As parents, your ability to work as a team will be tested, far more than ever before in your marriage. Daily routines and responsibilities are likely to become completely different.
It is important to be aware of our own expectations of ourselves and our partner when it comes to parenting. Having children changes the dynamic of a marriage without question; if we acknowledge that, then it is certainly possible to make it so that some changes will work in our favor.
How do you help each other out as parents? Co-parenting with a partner requires open communication, clear expectations, and patience. Discuss your values about raising children together, often and without judgement. A clear understanding of your values and roles as parents is important for preparing to become parents, and for preparing for the developmental stages of your child throughout his or her life.
What do you want for your child? All children are not created equal. It is important that you and your partner both participate is researching the typical developmental stages of children (through reading, parenting classes, accessing professionals). All children will have unique needs, so as you become aware of what these are for your child, be sure that you access help and support together as a parenting team. This applies whether it is for a child with a physical or mental handicap, a child who has a particular interest or talent, or a child going through any significant change (such as a new baby or a loss in the family). Invite your partner to work with you in finding what options are best for your child.
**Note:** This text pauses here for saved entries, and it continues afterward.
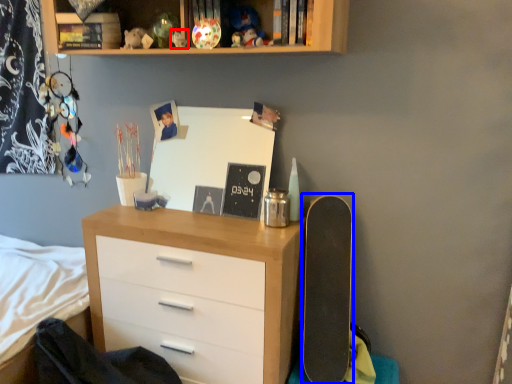 Question: Among these objects, which one is farthest to the camera, toy (highlighted by a red box) or skateboard (highlighted by a blue box)?

Choices:
 (A) toy
 (B) skateboard

Answer: (A) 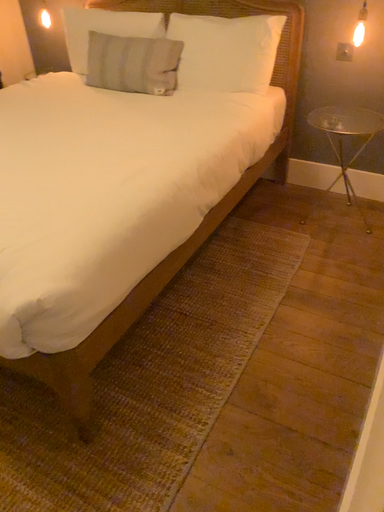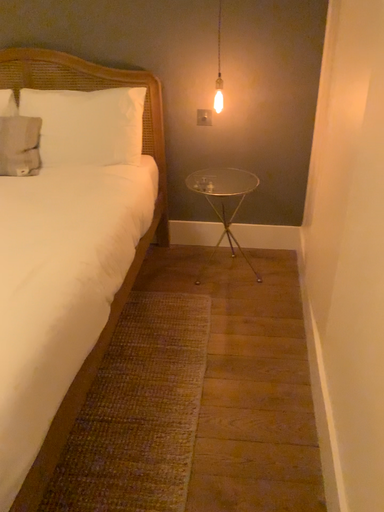 Question: Which way did the camera rotate in the video?

Choices:
 (A) rotated downward
 (B) rotated upward

Answer: (B) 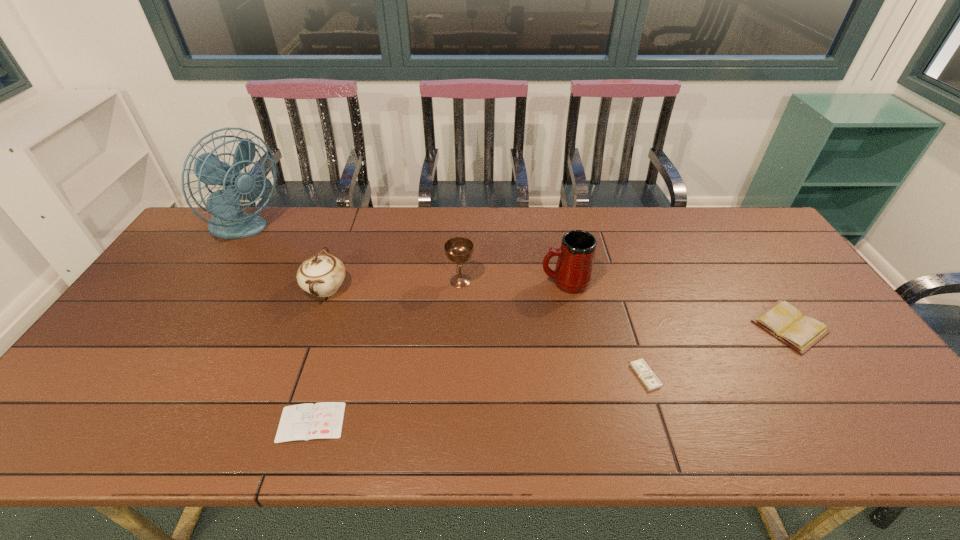 Image resolution: width=960 pixels, height=540 pixels. I want to click on the leftmost object, so click(228, 222).

Identify the location of fan. Image resolution: width=960 pixels, height=540 pixels. (x=228, y=222).

Image resolution: width=960 pixels, height=540 pixels. Identify the location of mug. (573, 273).

Find the location of `the sixth shortest object`. the sixth shortest object is located at coordinates (573, 273).

I want to click on chalice, so click(458, 249).

Locate an element on the screen. The height and width of the screenshot is (540, 960). chinaware is located at coordinates (322, 274).

Identify the location of the right diary. The height and width of the screenshot is (540, 960). (784, 321).

Find the location of a particular element. the farther diary is located at coordinates (784, 321).

This screenshot has width=960, height=540. In order to click on money in this screenshot , I will do `click(643, 371)`.

This screenshot has height=540, width=960. In order to click on the second shortest object in this screenshot , I will do `click(643, 371)`. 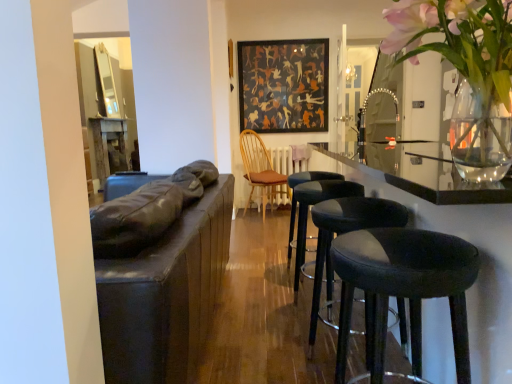 This screenshot has width=512, height=384. In order to click on vacant space that is to the left of black leather stool at center, marked as the 2th stool in a back-to-front arrangement in this screenshot , I will do `click(266, 310)`. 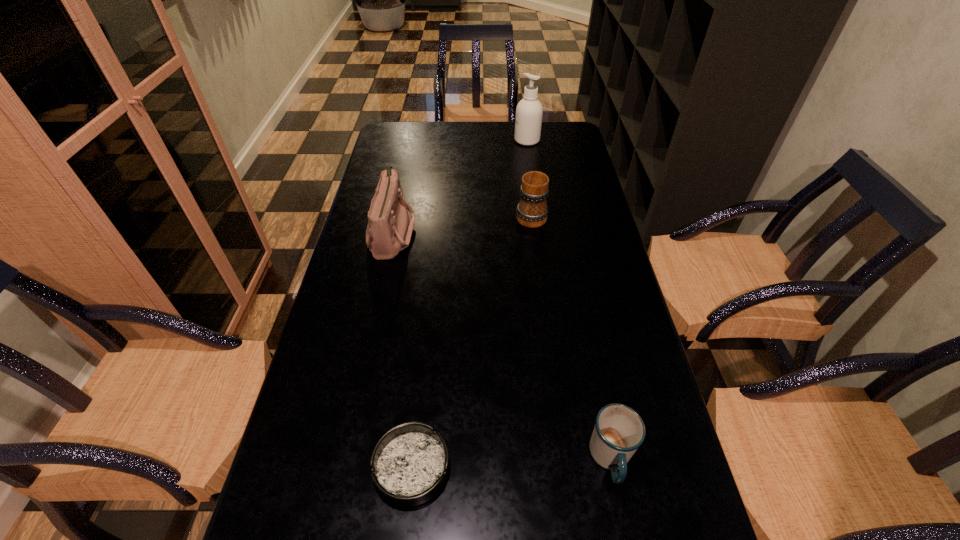 Locate an element on the screen. This screenshot has height=540, width=960. mug that is at the right edge is located at coordinates (619, 431).

Where is `object at the far right corner`? Image resolution: width=960 pixels, height=540 pixels. object at the far right corner is located at coordinates (529, 111).

Find the location of a particular element. The image size is (960, 540). free location at the far edge is located at coordinates (446, 134).

Image resolution: width=960 pixels, height=540 pixels. In the image, there is a desktop. In order to click on blank space at the left edge in this screenshot , I will do `click(363, 308)`.

The width and height of the screenshot is (960, 540). What are the coordinates of `free space at the right edge` in the screenshot? It's located at click(x=653, y=494).

Locate an element on the screen. The image size is (960, 540). vacant space at the far left corner of the desktop is located at coordinates (418, 124).

The image size is (960, 540). Find the location of `empty location between the nearer mug and the tallest object`. empty location between the nearer mug and the tallest object is located at coordinates (569, 299).

This screenshot has height=540, width=960. I want to click on free spot between the shoulder bag and the nearer mug, so click(x=501, y=346).

Where is `free space that is in between the farther mug and the second shortest object`? The image size is (960, 540). free space that is in between the farther mug and the second shortest object is located at coordinates (571, 336).

What are the coordinates of `free area in between the farthest object and the shoulder bag` in the screenshot? It's located at (460, 186). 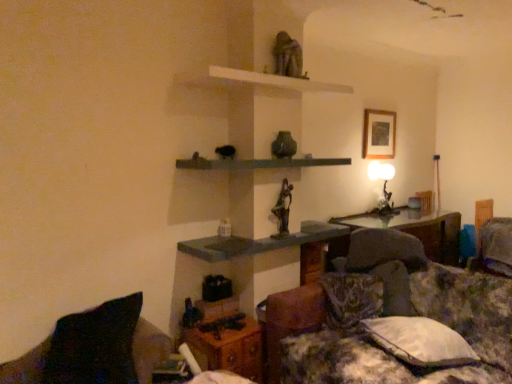 Where is `green concrete shelf at center, marked as the second shelf in a bottom-to-top arrangement`? green concrete shelf at center, marked as the second shelf in a bottom-to-top arrangement is located at coordinates (257, 163).

At what (x,y) coordinates should I click in order to perform the action: click on matte gray stone statue at upper center, which appears as the second sculpture when ordered from the bottom. Please return your answer as a coordinate pair (x, y). This screenshot has width=512, height=384. Looking at the image, I should click on (287, 56).

Where is `fluffy fabric couch at lower right`? This screenshot has height=384, width=512. fluffy fabric couch at lower right is located at coordinates (404, 321).

Which is more to the right, matte gray shelf at center, the 3th shelf when ordered from top to bottom, or bronze statue at center, placed as the second sculpture when sorted from top to bottom?

bronze statue at center, placed as the second sculpture when sorted from top to bottom, is more to the right.

From the image's perspective, is matte gray shelf at center, the 3th shelf when ordered from top to bottom, above or below bronze statue at center, positioned as the 1th sculpture in bottom-to-top order?

matte gray shelf at center, the 3th shelf when ordered from top to bottom, is situated lower than bronze statue at center, positioned as the 1th sculpture in bottom-to-top order, in the image.

Between point (229, 246) and point (273, 209), which one is positioned in front?

Positioned in front is point (229, 246).

From the image's perspective, between wooden picture frame at upper center and matte black table lamp at upper right, which one is located above?

wooden picture frame at upper center appears higher in the image.

Does wooden picture frame at upper center touch matte black table lamp at upper right?

No, wooden picture frame at upper center is not in contact with matte black table lamp at upper right.

From a real-world perspective, between wooden picture frame at upper center and matte black table lamp at upper right, who is vertically higher?

wooden picture frame at upper center.

Is wooden picture frame at upper center positioned behind matte black table lamp at upper right?

No, it is not.

Considering the sizes of objects matte black table lamp at upper right and matte gray shelf at center, which is the 1th shelf in bottom-to-top order, in the image provided, who is thinner, matte black table lamp at upper right or matte gray shelf at center, which is the 1th shelf in bottom-to-top order,?

Thinner between the two is matte black table lamp at upper right.

Is matte black table lamp at upper right oriented towards matte gray shelf at center, which is the 1th shelf in bottom-to-top order?

No.

Considering the positions of objects matte black table lamp at upper right and matte gray shelf at center, which is the 1th shelf in bottom-to-top order, in the image provided, who is in front, matte black table lamp at upper right or matte gray shelf at center, which is the 1th shelf in bottom-to-top order,?

matte gray shelf at center, which is the 1th shelf in bottom-to-top order, is more forward.

Consider the image. Who is bigger, matte black table lamp at upper right or matte gray shelf at center, the 3th shelf when ordered from top to bottom?

matte gray shelf at center, the 3th shelf when ordered from top to bottom.

Which object is further away from the camera, matte gray stone statue at upper center, the first sculpture viewed from the top, or white fabric pillow at lower right, which is the 2th pillow in right-to-left order?

matte gray stone statue at upper center, the first sculpture viewed from the top, is further away from the camera.

Who is shorter, matte gray stone statue at upper center, which appears as the second sculpture when ordered from the bottom, or white fabric pillow at lower right, which ranks as the 2th pillow in back-to-front order?

white fabric pillow at lower right, which ranks as the 2th pillow in back-to-front order.

In the scene shown: From a real-world perspective, relative to white fabric pillow at lower right, which is the 2th pillow in right-to-left order, is matte gray stone statue at upper center, the first sculpture viewed from the top, vertically above or below?

From a real-world perspective, matte gray stone statue at upper center, the first sculpture viewed from the top, is physically above white fabric pillow at lower right, which is the 2th pillow in right-to-left order.

Who is smaller, matte gray stone statue at upper center, which appears as the second sculpture when ordered from the bottom, or white fabric pillow at lower right, the second pillow positioned from the front?

matte gray stone statue at upper center, which appears as the second sculpture when ordered from the bottom, is smaller.

From a real-world perspective, is bronze statue at center, placed as the second sculpture when sorted from top to bottom, located higher than matte gray stone statue at upper center, the first sculpture viewed from the top?

No, from a real-world perspective, bronze statue at center, placed as the second sculpture when sorted from top to bottom, is not over matte gray stone statue at upper center, the first sculpture viewed from the top

From the image's perspective, is bronze statue at center, placed as the second sculpture when sorted from top to bottom, over matte gray stone statue at upper center, which appears as the second sculpture when ordered from the bottom?

No, from the image's perspective, bronze statue at center, placed as the second sculpture when sorted from top to bottom, is not on top of matte gray stone statue at upper center, which appears as the second sculpture when ordered from the bottom.

Would you say matte gray stone statue at upper center, which appears as the second sculpture when ordered from the bottom, is part of bronze statue at center, placed as the second sculpture when sorted from top to bottom,'s contents?

That's incorrect, matte gray stone statue at upper center, which appears as the second sculpture when ordered from the bottom, is not inside bronze statue at center, placed as the second sculpture when sorted from top to bottom.

Which point is more forward, (279, 230) or (290, 43)?

The point (290, 43) is closer to the camera.

Can you tell me how much fluffy fabric pillow at lower right, acting as the 3th pillow starting from the front, and fluffy fabric couch at lower right differ in facing direction?

The angle between the facing direction of fluffy fabric pillow at lower right, acting as the 3th pillow starting from the front, and the facing direction of fluffy fabric couch at lower right is 83.8 degrees.

Is fluffy fabric pillow at lower right, the 1th pillow viewed from the right, oriented towards fluffy fabric couch at lower right?

No, fluffy fabric pillow at lower right, the 1th pillow viewed from the right, is not turned towards fluffy fabric couch at lower right.

Is fluffy fabric pillow at lower right, acting as the 3th pillow starting from the front, at the left side of fluffy fabric couch at lower right?

No.

Identify the location of the 2nd pillow above the fluffy fabric couch at lower right (from the image's perspective). This screenshot has height=384, width=512. (496, 245).

Considering the sizes of objects fluffy fabric pillow at lower right, acting as the 3th pillow starting from the front, and wooden picture frame at upper center in the image provided, who is shorter, fluffy fabric pillow at lower right, acting as the 3th pillow starting from the front, or wooden picture frame at upper center?

fluffy fabric pillow at lower right, acting as the 3th pillow starting from the front, is shorter.

Considering the relative positions of fluffy fabric pillow at lower right, arranged as the 1th pillow when viewed from the back, and wooden picture frame at upper center in the image provided, is fluffy fabric pillow at lower right, arranged as the 1th pillow when viewed from the back, to the left or to the right of wooden picture frame at upper center?

From the image, it's evident that fluffy fabric pillow at lower right, arranged as the 1th pillow when viewed from the back, is to the right of wooden picture frame at upper center.

Based on the photo, is fluffy fabric pillow at lower right, arranged as the 1th pillow when viewed from the back, oriented towards wooden picture frame at upper center?

No.

Is fluffy fabric pillow at lower right, arranged as the 1th pillow when viewed from the back, positioned in front of wooden picture frame at upper center?

Yes, fluffy fabric pillow at lower right, arranged as the 1th pillow when viewed from the back, is in front of wooden picture frame at upper center.

The width and height of the screenshot is (512, 384). In order to click on the 2nd sculpture behind when counting from the matte gray shelf at center, the 3th shelf when ordered from top to bottom in this screenshot , I will do `click(283, 209)`.

Locate an element on the screen. table lamp that appears below the wooden picture frame at upper center (from the image's perspective) is located at coordinates (383, 185).

Looking at this image, estimate the real-world distances between objects in this image. Which object is closer to white fabric pillow at lower right, which ranks as the 2th pillow in back-to-front order, matte black table lamp at upper right or matte gray shelf at center, the 3th shelf when ordered from top to bottom?

The object closer to white fabric pillow at lower right, which ranks as the 2th pillow in back-to-front order, is matte gray shelf at center, the 3th shelf when ordered from top to bottom.

Based on their spatial positions, is green concrete shelf at center, the second shelf when ordered from top to bottom, or white fabric pillow at lower right, which is the 2th pillow in right-to-left order, closer to black fabric pillow at lower left, the first pillow from the front?

green concrete shelf at center, the second shelf when ordered from top to bottom.

Which object lies further to the anchor point white fabric pillow at lower right, which is the 2th pillow in right-to-left order, fluffy fabric pillow at lower right, arranged as the 1th pillow when viewed from the back, or transparent glass table at center, the first table in the right-to-left sequence?

The object further to white fabric pillow at lower right, which is the 2th pillow in right-to-left order, is fluffy fabric pillow at lower right, arranged as the 1th pillow when viewed from the back.

From the picture: Considering their positions, is black fabric pillow at lower left, which is the third pillow in back-to-front order, positioned closer to white fabric pillow at lower right, which ranks as the 2th pillow in back-to-front order, than matte gray shelf at center, the 3th shelf when ordered from top to bottom?

The object closer to white fabric pillow at lower right, which ranks as the 2th pillow in back-to-front order, is matte gray shelf at center, the 3th shelf when ordered from top to bottom.

From the picture: Considering their positions, is transparent glass table at center, the first table in the right-to-left sequence, positioned further to black fabric pillow at lower left, the first pillow from the front, than wooden table at lower center, the first table positioned from the bottom?

transparent glass table at center, the first table in the right-to-left sequence, is positioned further to the anchor black fabric pillow at lower left, the first pillow from the front.

Based on their spatial positions, is white fabric pillow at lower right, the second pillow positioned from the front, or bronze statue at center, placed as the second sculpture when sorted from top to bottom, further from fluffy fabric couch at lower right?

The object further to fluffy fabric couch at lower right is bronze statue at center, placed as the second sculpture when sorted from top to bottom.

Looking at the image, which one is located further to green concrete shelf at center, marked as the second shelf in a bottom-to-top arrangement, transparent glass table at center, the first table in the right-to-left sequence, or wooden picture frame at upper center?

Based on the image, transparent glass table at center, the first table in the right-to-left sequence, appears to be further to green concrete shelf at center, marked as the second shelf in a bottom-to-top arrangement.

Looking at the image, which one is located closer to wooden table at lower center, which is the 1th table in left-to-right order, matte gray shelf at center, the 3th shelf when ordered from top to bottom, or bronze statue at center, placed as the second sculpture when sorted from top to bottom?

matte gray shelf at center, the 3th shelf when ordered from top to bottom, lies closer to wooden table at lower center, which is the 1th table in left-to-right order, than the other object.

Find the location of a particular element. shelf between white matte shelf at upper center, positioned as the first shelf in top-to-bottom order, and matte gray shelf at center, which is the 1th shelf in bottom-to-top order, vertically is located at coordinates (257, 163).

Where is `table between matte gray shelf at center, which is the 1th shelf in bottom-to-top order, and fluffy fabric pillow at lower right, the 1th pillow viewed from the right, in the horizontal direction`? The width and height of the screenshot is (512, 384). table between matte gray shelf at center, which is the 1th shelf in bottom-to-top order, and fluffy fabric pillow at lower right, the 1th pillow viewed from the right, in the horizontal direction is located at coordinates (417, 230).

Locate an element on the screen. This screenshot has width=512, height=384. couch situated between white matte shelf at upper center, positioned as the first shelf in top-to-bottom order, and fluffy fabric pillow at lower right, the 3th pillow in the left-to-right sequence, from left to right is located at coordinates coord(404,321).

Where is `table between black fabric pillow at lower left, the 1th pillow positioned from the left, and transparent glass table at center, the first table in the right-to-left sequence`? table between black fabric pillow at lower left, the 1th pillow positioned from the left, and transparent glass table at center, the first table in the right-to-left sequence is located at coordinates (229, 349). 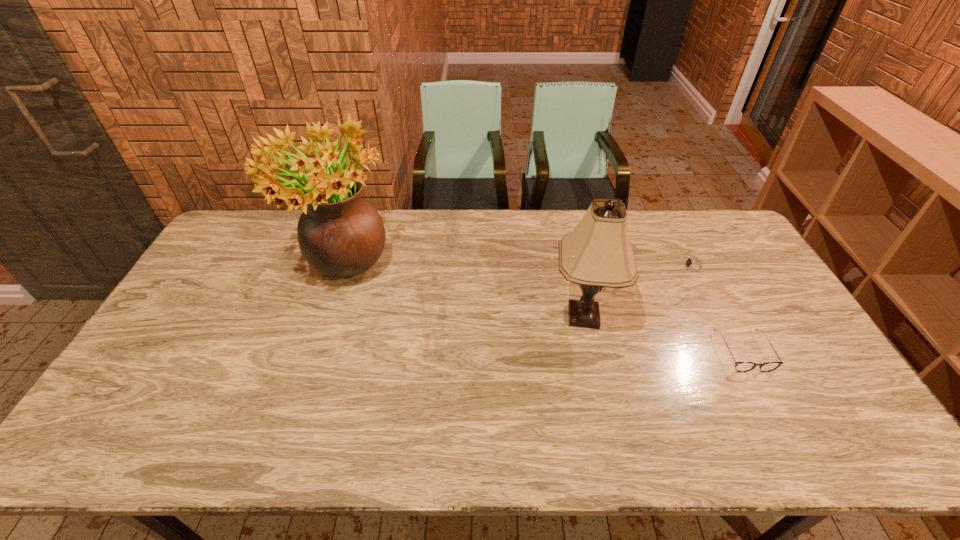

Even if you have been parenting together for years, it is not too late to re-evaluate the dynamic that has been established.
Guidelines for parenting with your spouse
- Protect and nurture the relationship with your spouse as your number one priority. Neglecting the well-being of your relationship with your partner is neglecting the well-being of your child. Putting your marriage first is putting your child first. Keep your marriage on track by keeping that in perspective; the emotional safety of your child depends on the respect and appreciation between yourself and your co-parent (this applies for divorced couple’s as well).
- The small things matter. Make a gesture to your spouse by doing the dishes, buying the groceries, making his or her favorite meal, or by scheduling extra time just for the two of you. Don’t do something looking for a “thank you” because making your spouse’s day easier makes the whole family’s day easier, and that is “thank you” enough. Small things add up when it comes to negative words toward your spouse, too, so be careful.
- Ask for what you need. Be clear about requesting time and tasks from your partner. Also, make the effort to ask kindly. It is worth it. A critical tone of voice or dismissive attitude can create a a tense or negative situation where there may have been space instead for appreciation and collaboration. Since we all make mistakes and get impatient at times, give a sincere apology when you know you’ve been short or irritable with your spouse. This is important whether or not you were “right” about whatever subject was being discussed.
- Stay organized. It is important for both parents to be aware of each other’s and their child’s schedule. This will help you keep the childcare and other responsibilities balanced. Be sure to schedule some alone time with your partner, and family time with the kids. Also, remember that relationships require flexibility, so allow for some changes, mistakes, and spontaneity when it comes to the schedule. It should never be used as a tool to blame or shame your partner. It is simply a guideline to show each other that everyone is trying to do their best.
- Stop looking for what your spouse is doing wrong, and stop focusing on where you disagree. Think about the small ways in which you and your spouse are already making use of the above suggestions, and focus on the strengths that you have as a team. Remember the times that you had fun together as a couple, or as a family. Talk about good times together, and talk about how you envision your marriage and family to look with positive words and a hopeful attitude. Most of all, talk about things together other than just work and your kids!
If it seems as though the stress of having children has brought distance between you and your partner, take the time to access professional help individually or as a couple. If you notice yourself distancing from your partner (i.e. complaining to friends, spending more time on work or other activities, spending more time with your kids instead of with your spouse, etc.) it is time to get some support from someone who is trained to help your family build the tools that they need in order to work together in whatever way is most suited for you.